### Material for this task
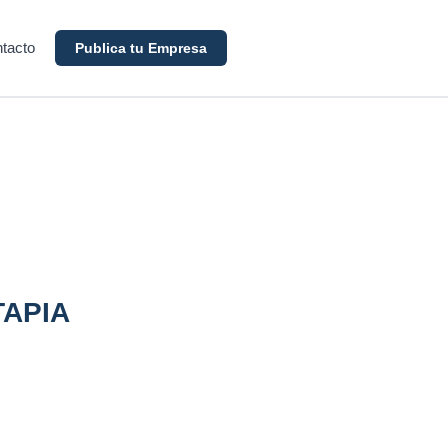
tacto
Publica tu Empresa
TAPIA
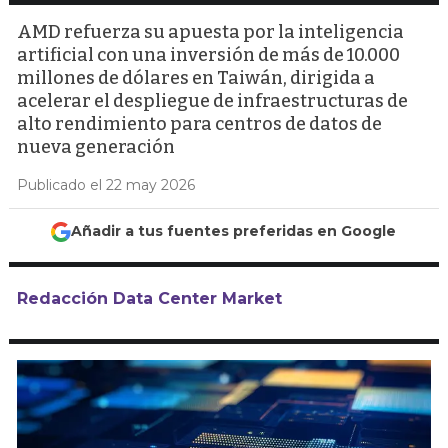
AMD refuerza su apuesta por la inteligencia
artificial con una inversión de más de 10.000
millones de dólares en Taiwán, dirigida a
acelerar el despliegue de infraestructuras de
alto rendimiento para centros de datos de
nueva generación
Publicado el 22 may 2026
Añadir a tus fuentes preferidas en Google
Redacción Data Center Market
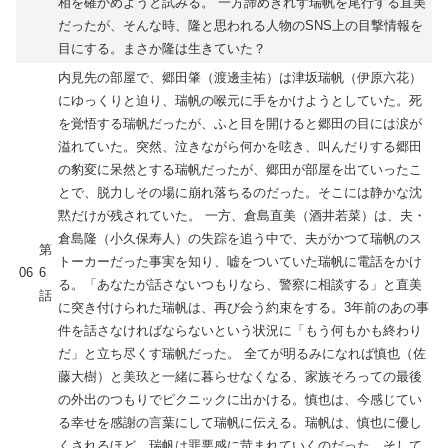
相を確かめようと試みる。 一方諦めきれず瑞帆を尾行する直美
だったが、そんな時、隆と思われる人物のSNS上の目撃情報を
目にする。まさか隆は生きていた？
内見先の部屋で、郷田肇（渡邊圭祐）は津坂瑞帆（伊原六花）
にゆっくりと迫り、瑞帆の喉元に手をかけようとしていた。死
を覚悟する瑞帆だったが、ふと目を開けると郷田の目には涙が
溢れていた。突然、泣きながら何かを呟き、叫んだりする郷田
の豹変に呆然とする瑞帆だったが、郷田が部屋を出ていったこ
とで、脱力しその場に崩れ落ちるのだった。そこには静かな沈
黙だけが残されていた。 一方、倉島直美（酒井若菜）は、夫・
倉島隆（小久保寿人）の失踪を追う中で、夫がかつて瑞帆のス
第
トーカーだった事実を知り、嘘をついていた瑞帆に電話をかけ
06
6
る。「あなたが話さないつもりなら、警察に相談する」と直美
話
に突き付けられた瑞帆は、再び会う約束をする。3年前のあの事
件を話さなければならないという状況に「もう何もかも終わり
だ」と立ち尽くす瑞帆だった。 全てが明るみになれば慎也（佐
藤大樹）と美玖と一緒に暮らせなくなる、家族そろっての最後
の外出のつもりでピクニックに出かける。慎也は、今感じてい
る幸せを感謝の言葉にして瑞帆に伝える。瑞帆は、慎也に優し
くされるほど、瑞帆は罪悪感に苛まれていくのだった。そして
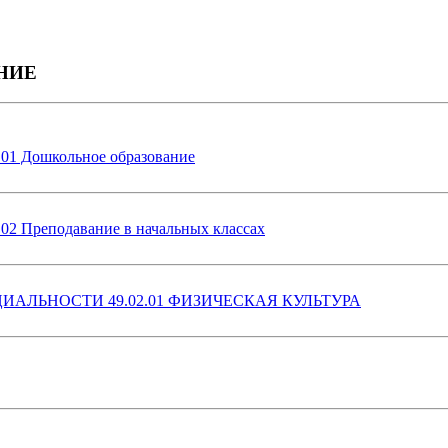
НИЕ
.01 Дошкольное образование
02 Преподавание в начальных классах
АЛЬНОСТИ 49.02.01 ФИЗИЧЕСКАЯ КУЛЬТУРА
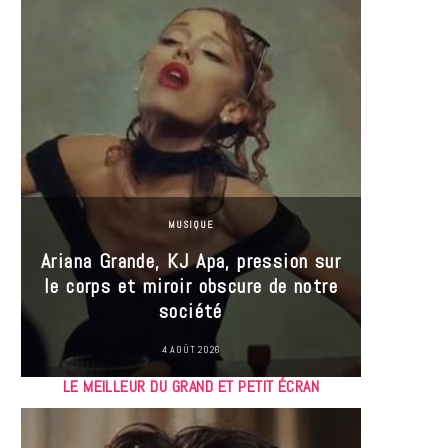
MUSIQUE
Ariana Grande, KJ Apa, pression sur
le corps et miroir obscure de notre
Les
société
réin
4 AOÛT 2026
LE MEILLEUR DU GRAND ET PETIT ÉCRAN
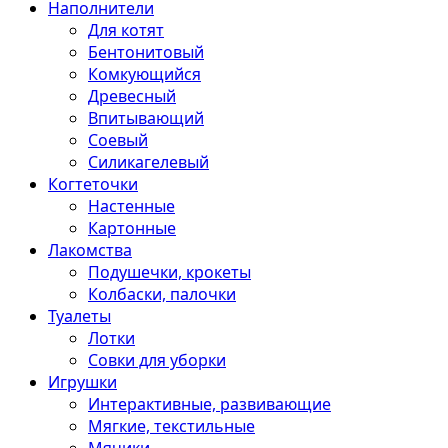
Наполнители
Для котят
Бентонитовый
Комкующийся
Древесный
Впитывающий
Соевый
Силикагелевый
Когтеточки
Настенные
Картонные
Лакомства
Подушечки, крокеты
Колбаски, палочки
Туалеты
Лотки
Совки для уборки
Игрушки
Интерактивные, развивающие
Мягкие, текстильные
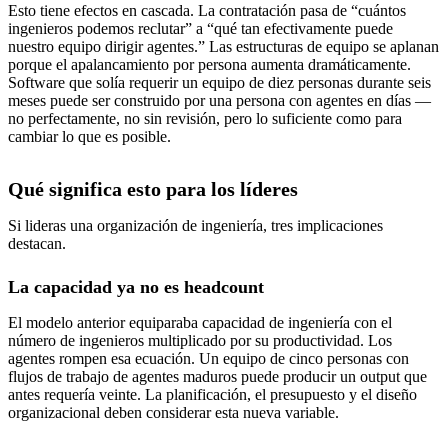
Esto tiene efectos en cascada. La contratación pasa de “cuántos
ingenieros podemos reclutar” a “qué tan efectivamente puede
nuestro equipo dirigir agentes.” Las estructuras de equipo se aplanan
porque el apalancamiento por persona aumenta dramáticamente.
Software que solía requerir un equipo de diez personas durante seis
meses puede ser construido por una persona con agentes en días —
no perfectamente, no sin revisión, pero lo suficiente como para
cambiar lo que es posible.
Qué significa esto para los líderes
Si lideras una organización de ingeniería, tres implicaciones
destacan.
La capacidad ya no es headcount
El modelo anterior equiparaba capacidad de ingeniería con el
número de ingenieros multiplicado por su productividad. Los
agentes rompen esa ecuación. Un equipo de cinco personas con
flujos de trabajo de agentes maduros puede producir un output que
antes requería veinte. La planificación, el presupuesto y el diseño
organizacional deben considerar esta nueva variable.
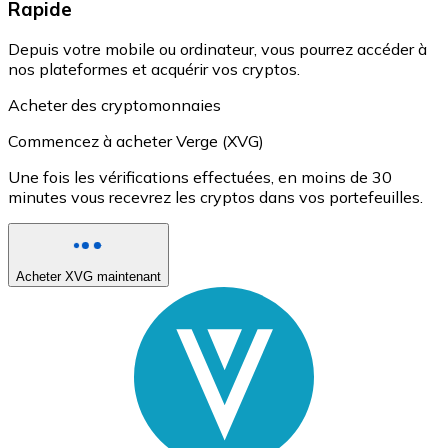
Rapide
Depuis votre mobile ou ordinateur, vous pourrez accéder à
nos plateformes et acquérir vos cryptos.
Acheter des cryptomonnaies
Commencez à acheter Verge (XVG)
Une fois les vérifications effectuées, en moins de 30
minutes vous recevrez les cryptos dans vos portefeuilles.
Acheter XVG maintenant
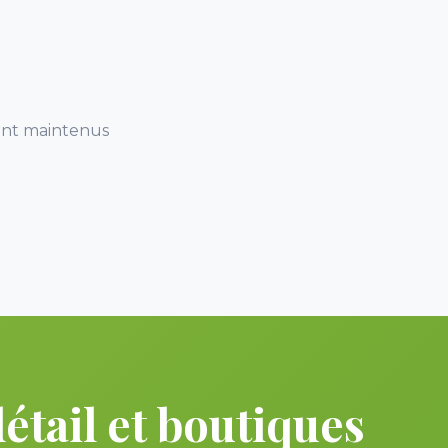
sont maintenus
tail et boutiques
######
Starting with the line that holds "porque el apalancamiento", copy every line exactly through the final line of the material, but skip the pictures.

● **Solution for this task**
porque el apalancamiento por persona aumenta dramáticamente.
Software que solía requerir un equipo de diez personas durante seis
meses puede ser construido por una persona con agentes en días —
no perfectamente, no sin revisión, pero lo suficiente como para
cambiar lo que es posible.
Qué significa esto para los líderes
Si lideras una organización de ingeniería, tres implicaciones
destacan.
La capacidad ya no es headcount
El modelo anterior equiparaba capacidad de ingeniería con el
número de ingenieros multiplicado por su productividad. Los
agentes rompen esa ecuación. Un equipo de cinco personas con
flujos de trabajo de agentes maduros puede producir un output que
antes requería veinte. La planificación, el presupuesto y el diseño
organizacional deben considerar esta nueva variable.
Rapide
Depuis votre mobile ou ordinateur, vous pourrez accéder à
nos plateformes et acquérir vos cryptos.
Acheter des cryptomonnaies
Commencez à acheter Verge (XVG)
Une fois les vérifications effectuées, en moins de 30
minutes vous recevrez les cryptos dans vos portefeuilles.
Acheter XVG maintenant
sont maintenus
tail et boutiques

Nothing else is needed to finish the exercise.